The Magic Weapons. These are an obviously later variant of the same idea and, on the same principle, stand in the following order: lance, shield, sword, pistol, gun, magic wand, stick, bow and arrow, knife, beer, stole, magic water, powder-horn, air-gun, iron staff, 500-lb. club, mace, and crucifix.
The Rescued Maiden. In every case the function of the hero and all his apparatus is to rescue a distressed maiden from a monster to whom she is being sacrificed to appease the Gods. Often the hero, having rescued the lady, “ungallantly refuses to see her home, saying that he wishes to see a little more of the world.” But, before departing, he takes some token—the dragon’s tongue or eye or other part, or the lady’s handkerchief or other ornament. His desertion leaves her a prey to the first impostor who comes along, claims the victory for himself and the lady in marriage. In the nick of time the hero returns and shows up the impostor “and poetical justice is completed by his marriage with the lady” (who has always fallen in love with him at first sight), while her sisters (for she has two sisters) are commonly given to the two other princes (for he has two brothers).

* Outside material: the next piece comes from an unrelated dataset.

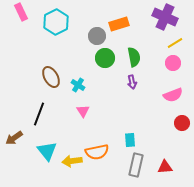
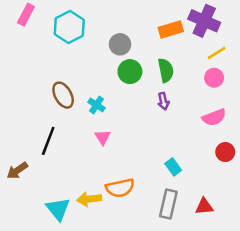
pink rectangle: (21, 12) -> (26, 15), turned 54
orange rectangle: (119, 24) -> (171, 29), moved
cyan rectangle: (130, 140) -> (173, 167), moved, turned -32
cyan triangle: (47, 151) -> (58, 209), moved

As I have said, all the best Saints performed feats of this nature, including the Holy Apostles Philip and Matthew, St. Michael, St. Margaret, St. Hilarion, St. Donatus, St. John, St. Sylvester, Pope Leo IV, and a man named Smith (at Deerhurst in Gloucestershire). It is also told of a boy who was carried off by a dragon that, after long years, he was found in its cave “alive and reading the Gospel, which was held up before him by St. Friday, while St. Sunday further contributed to his convenience by holding the candle.”
Scarcely ten miles from Glastonbury a terrible dragon lived once on Aller Hill over beyond High Ham. His fiery breath destroyed the people and their flocks and herds, and he was particularly partial to maidens. The climax came when a young man called one morning to fetch his bride away to Church: her home
Was levelled to the ground,
And on its ruins, now a funeral pyre
Smouldered the ashes of her aged sire
and the foul monster had carried her off to his cave. The bridegroom swore, in his despair, that “earth should no longer hold a thing so vile,” and, marching off with his friends, killed the dragon and rescued his bride; but the story ends on a classical note of tragedy, for she died of horror in his house that very day.